On Fri, Jul 31, 2009 at 8:55 PM, Devon Scott-Tunkin
<djvonfunkin@xxxxxxxxx> wrote:
you just can't win ;).
bah, it all depends on how you define "win".
If you mean please all the people all the time, yes you are correct. However if you instead define win as choose the available option that best optimizes what you want to achieve - well then you can definitely win.
In fact, to go back to my point about Amazon & Google's "objective formalized testing with real customers" - Amazon.com is not currently
maxing out at any pixel size - and that decision was based on split
A-B testing (like almost all page content choices there ultimately are - they have an awesome split A-B engine for all their web stuff). They found out that for their existing customer base at some point in time, letting the content flow full width was better than maxing out in terms of actual customer behavior - sales and traffic and all that. (The design story for their results is probably something like customers want all the relevant content for the current page on one page, but they don't want to scroll too much and they want to see more of the content together, so use that width)

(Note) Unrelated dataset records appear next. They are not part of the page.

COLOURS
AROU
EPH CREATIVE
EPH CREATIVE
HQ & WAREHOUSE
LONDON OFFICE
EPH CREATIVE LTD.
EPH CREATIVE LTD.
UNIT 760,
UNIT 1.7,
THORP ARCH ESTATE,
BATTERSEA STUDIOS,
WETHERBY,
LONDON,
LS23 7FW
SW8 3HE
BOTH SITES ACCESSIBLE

So while the results for full-width vs max width for them may be a little
old so maybe some newer larger customer desktop sizes could use a max
width at 1800 or something like that, I'm sure their results demonstrated that having their pages max out at 1280 or even 1600 was worse than letting the pages flow.

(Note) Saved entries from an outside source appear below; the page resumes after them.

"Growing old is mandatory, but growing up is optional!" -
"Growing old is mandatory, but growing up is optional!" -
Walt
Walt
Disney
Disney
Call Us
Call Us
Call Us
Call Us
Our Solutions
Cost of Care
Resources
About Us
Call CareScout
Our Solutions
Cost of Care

but if you want the objectivity behind my decisions please read:
http://www.humanfactors.com/downloads/feb03.asp
It was an interesting read, thank you. But despite the fact those tested said they could concentrate better on narrower widths, I think the results definitely support the idea of wider widths being better. In particular, the stated concentration benefits did not lead to faster reading, and the scrolling length being described as better with wider columns and the single page being faster than multiple both seem to lead to putting more on a page but using all the width you've got to keep scrolling low.
Anyways, to get all this back to pygame - on my 1280 wide desktop, I find the full width-ness of this page here:
http://www.pygame.org/docs/ref/surface.html
better than the maxed out width behavior of this page here:
http://pygameweb.no-ip.org/docs/surface.htmlSo I guess I'd say I think your max width is too low.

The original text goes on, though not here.